À Sotchi, Tardif s'est employé à négocier avec Infront, la société qui gère les droits télé et marketing de l'IIHF. Il a aussi participé aux discussions avec Gary Bettman et Donald Fehr concernant la participation des joueurs de la Ligue nationale aux prochains JO de Pyeongchang. Son niveau d'optimisme ? Il hésite quelques secondes. « Je ne suis pas nécessairement optimiste, je ne suis pas pessimiste non plus. C'est une réponse de Normand que je viens de vous faire... »

Dans un portrait publié par L'Équipe magazine, on raconte que Tardif a peut-être été pistonné par la ministre des Sports, Valérie Fourneyron, qui était sa médecin à l'époque où il jouait à Rouen. Faux, rétorque le chef de mission, rappelant qu'elle n'était pas en poste au moment de sa nomination.

« Je n'ai, bien sûr, rien demandé, mais c'est un beau clin d'oeil, a soutenu la ministre dans l'article. Luc Tardif est avant tout un leader, un homme de défi, un bâtisseur, un visionnaire, qui sait écouter et apprendre des autres. »

L'influence du Québécois de 61 ans, qui détient la double nationalité, ne semble pas à la veille de diminuer. Ainsi, il a été recruté par Bernard Lapasset, président de l'International Rugby Board, comme membre du Comité français du sport international, dont la mission est de ramener les JO à Paris en 2024 ou 2028.

« Des fois, il y a des gens qui disent : je voudrais devenir ça, note Tardif. Je n'ai jamais fait ça. J'ai seulement poussé des portes. »

Élu le mois dernier au Temple de la renommée sportive de la Mauricie, Luc Tardif n'a fait qu'une seule demande auprès de l'IIHF : celle de représenter l'organisation aux Mondiaux juniors qui auront lieu à Montréal en décembre et janvier.

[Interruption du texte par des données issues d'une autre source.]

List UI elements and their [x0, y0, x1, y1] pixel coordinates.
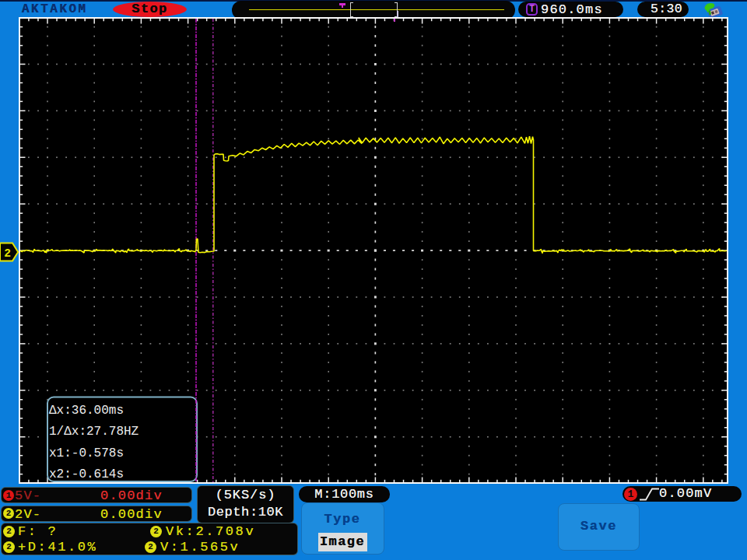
svg-text:1/∆x:27.78HZ: 1/∆x:27.78HZ — [49, 425, 139, 439]
svg-text:2: 2 — [4, 247, 11, 260]
svg-text:x2:-0.614s: x2:-0.614s — [49, 467, 124, 481]
svg-text:x1:-0.578s: x1:-0.578s — [49, 446, 124, 460]
svg-text:∆x:36.00ms: ∆x:36.00ms — [49, 404, 124, 418]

Son grand regret à Sotchi : l'absence de l'équipe de hockey masculine, qui a raté sa qualification par un seul but. Pour se consoler, il peut continuer à compter les médailles qui tombent dans la besace française. Le lendemain de notre rencontre, le balayage bleu-blanc-rouge en ski cross masculin et l'argent en demi-lune féminine en ski ont fait monter le compte à 15.